Coordinatori : Prof. Bartolomeo Dichio e-mail: bartolomeo.dichio@unibas.it e Dott.ssa Brunella Morandi e-mail: brunella.morandi@unibo.it



L'assemblea dei membri si terrà il 22 aprile 2026 alle ore 17:00 in modalità ibrida: sia in presenza presso la Sala Neri, all’interno del MacFrut, presso Rimini Expo Centre, sia da remoto al seguente link: https://teams.microsoft.com/meet/369625541701544?p=vFxEcmD09j85xlD2Jw 

Obiettivi:

- sviluppare e condividere strategie innovative per ottimizzare la gestione del settore orto-floro-frutticolo in un contesto di scarsità idrica e cambiamento climatico.

-valorizzare gli strumenti già esistenti per l’ottimizzazione della gestione irrigua, adattandoli alle diverse realtà ambientali e colturali del territorio nazionale.

-Individuare gap e problematiche che limitano l’adozione e la diffusione su larga scala delle strategie per l’ottimizzazione della gestione idrica e proporre/promuovere soluzioni e priorità di ricerca.

-promuovere l’integrazione tra il mondo della ricerca e il mondo produttivo

-creare un network che integri e colleghi le iniziative PSR (gruppi operativi) relative alle tematiche in oggetto, limiti la frammentazione della ricerca a livello nazionale e ne ottimizzi gli obiettivi.

-condividere le necessità e le priorità del settore con altre realtà presenti sul territorio (es. GRUSI) al fine di creare la massa critica necessaria per far fronte alle problematiche esistenti

-approfondire l'utilizzo di strumenti hardware e software per l'ottimizzazione del consiglio irriguo anche in  funzione della qualità finale del prodotto

 

Possibili strumenti e azioni

1-      Seminari e workshop sui temi che riguardano gli obiettivi esposti ad esempio: adozione di sistemi di supporto decisionale per la gestione dell’irrigazione (DSS) e adattamento di questi alla variabilità ambientale che caratterizza il territorio italiano; ottimizzazione della gestione colturale e del suolo per mitigare gli effetti dello stress idrico; sviluppo e adozione di protocolli di stress idrico controllato; introduzione di varietà/specie tolleranti lo stress idrico  ecc.

2-      Contribuire alla definizione e promozione di priorità di ricerca pubblica e privata nel settore delle relazioni idriche e delle strategie per far fronte alla scarsità idrica ed al cambiamento climatico.
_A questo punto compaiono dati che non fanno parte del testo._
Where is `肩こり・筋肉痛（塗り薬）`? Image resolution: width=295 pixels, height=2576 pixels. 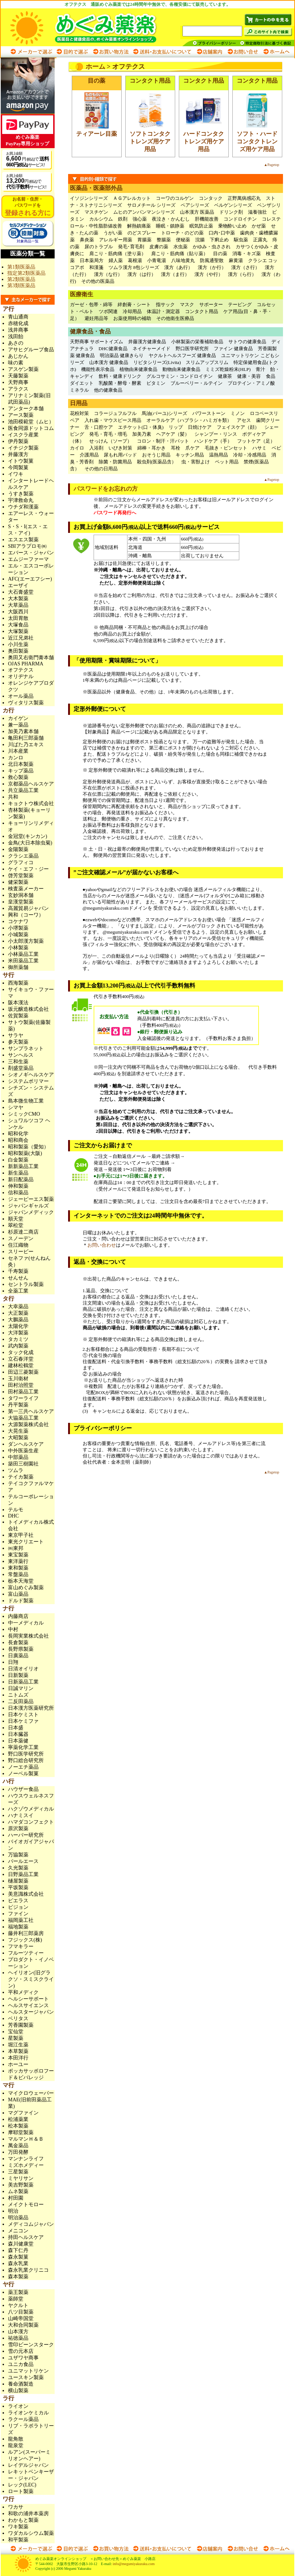 肩こり・筋肉痛（塗り薬） is located at coordinates (117, 253).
3-      Integrazione con altri gruppi nazionali che si occupano di ottimizzazione della gestione irrigua (GRUSI, AISSA, ANBI, rete rurale nazionale);

4-      Interazione con gruppi internazionali sulle stesse tematiche (WIRE Action group EIP-Water; WG Water Relations and Irrigation EUFRIN/EUVRIN; EIP Agri, EPSO etc.)